Repair or buy new?

March 10, 2016

Should you have your old (woodwind) instrument repaired, or put the money toward a new one? Here are a few things to consider.

First, you should understand the difference between having “playing condition” repairs done and having a full overhaul done. The overhaul is an expensive service, often costing a significant percentage of what you would spend on a new professional instrument. A good overhaul will make your instrument play like brand new, or better. It generally includes any necessary repairs to the instrument’s body, straightening/realigning/refitting of keywork and tenons, replacement of all or most pads/corks/felts/springs, and thorough cleaning and lubrication. The overhaul makes sense about every 5-10 years for a well-made, professional quality instrument that you love and intend to play long-term.

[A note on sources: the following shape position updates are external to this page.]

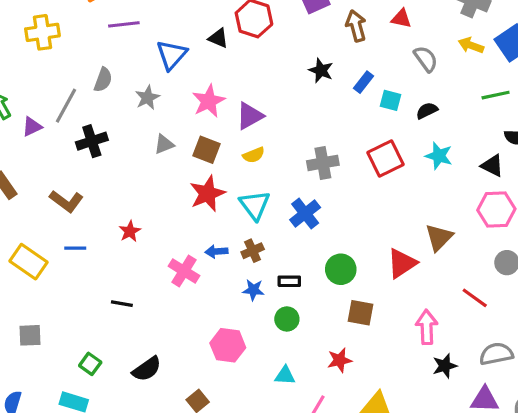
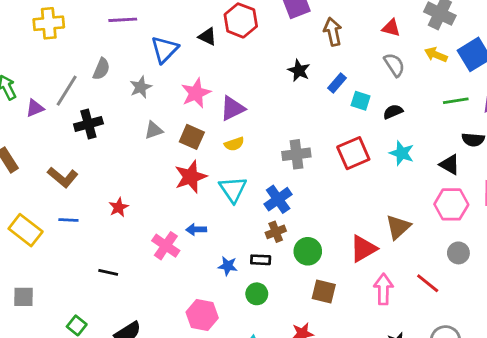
red triangle: (401, 19) -> (391, 28), moved
brown cross: (253, 251) -> (276, 232), moved
pink arrow: (427, 327) -> (383, 289), moved

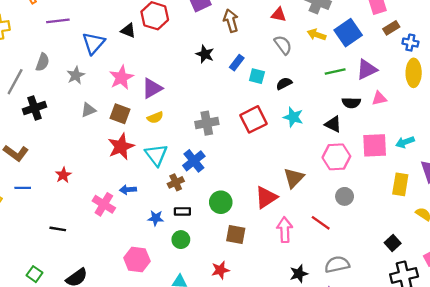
brown cross: (276, 232) -> (176, 182), moved

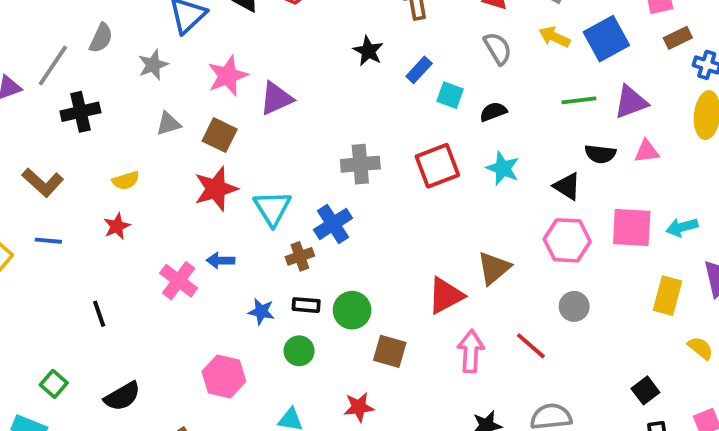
yellow semicircle: (155, 118) -> (126, 181), moved
green circle: (221, 202) -> (352, 310), moved
black line: (58, 229) -> (99, 314), turned 56

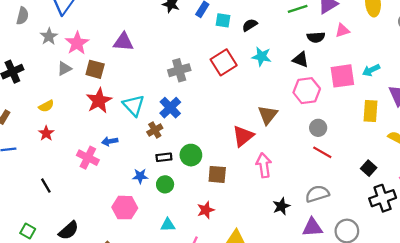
gray semicircle: (101, 38) -> (23, 16), moved
pink star: (228, 76) -> (77, 43), moved
purple triangle: (276, 98) -> (123, 42), turned 40
blue star: (261, 312) -> (140, 176), moved
red line: (531, 346) -> (322, 152), moved

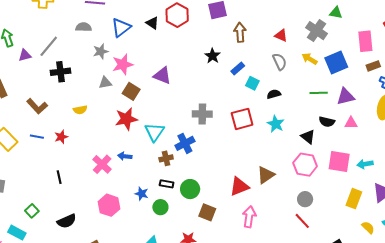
gray semicircle: (23, 16) -> (84, 27), turned -119
red star: (46, 133) -> (61, 137), moved
pink hexagon: (125, 208) -> (109, 205), moved

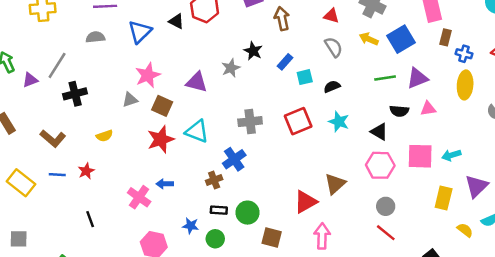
gray star: (101, 51) -> (231, 68), moved
brown rectangle: (373, 66) -> (445, 37), turned -48
cyan square: (252, 83) -> (305, 77), turned -32
cyan triangle: (154, 132) -> (197, 131), moved, turned -35

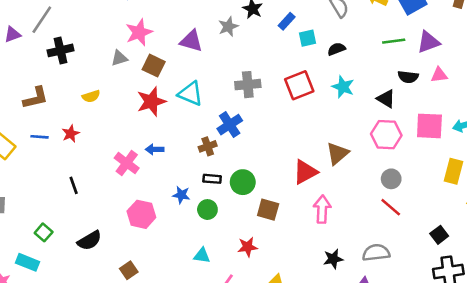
brown L-shape: (53, 138) -> (36, 98), turned -55

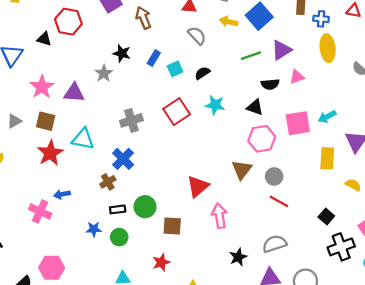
pink star: (139, 32) -> (42, 87), moved
brown triangle: (337, 153) -> (242, 170), moved
pink hexagon: (141, 214) -> (52, 268), moved

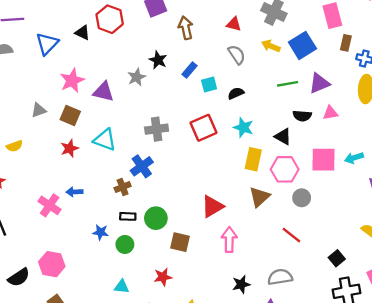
red star: (50, 153) -> (69, 148), size x0.7
yellow rectangle: (327, 158) -> (253, 159), moved
gray circle: (274, 176) -> (302, 198), moved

It’s generally not worth the money for a student-quality or so-called “intermediate” instrument.

photo, Keith Jenkins
photo, Keith Jenkins

Playing condition repairs are cheaper, à la carte services to get the instrument back into a baseline playable state, maybe replacing a few pads or corks as needed, or fixing anything that is broken enough to make the instrument unplayable. If you are low on cash, a good repair shop can help you prioritize what needs to be done within your budget. Even if you are playing your dream instrument and getting it overhauled on a regular schedule, playing condition maintenance is usually needed on at least an annual basis to keep things working well.

If your instrument is of less-than-professional caliber, or if you want qualities that your current instrument does not possess, you may be better served by having playing-condition work done for now, and saving toward a new instrument. Bear in mind that “professional” is a term applied by makers and retailers to sell instruments; if you’re not sure, it wouldn’t hurt to check in with a real professional (such as your private teacher) to see if what you are playing on is really suited to professional use.

If you are playing on an older professional model, you might want to explore the improvements made to more recent instruments, especially with regard to ergonomics, intonation, and evenness of tone. (Some musicians make these comparisons and decide to stick with what they’ve got, and that’s okay, too.)

A high-quality, well-maintained instrument makes playing easy and a pleasure, and the instrument’s career might even outlast yours.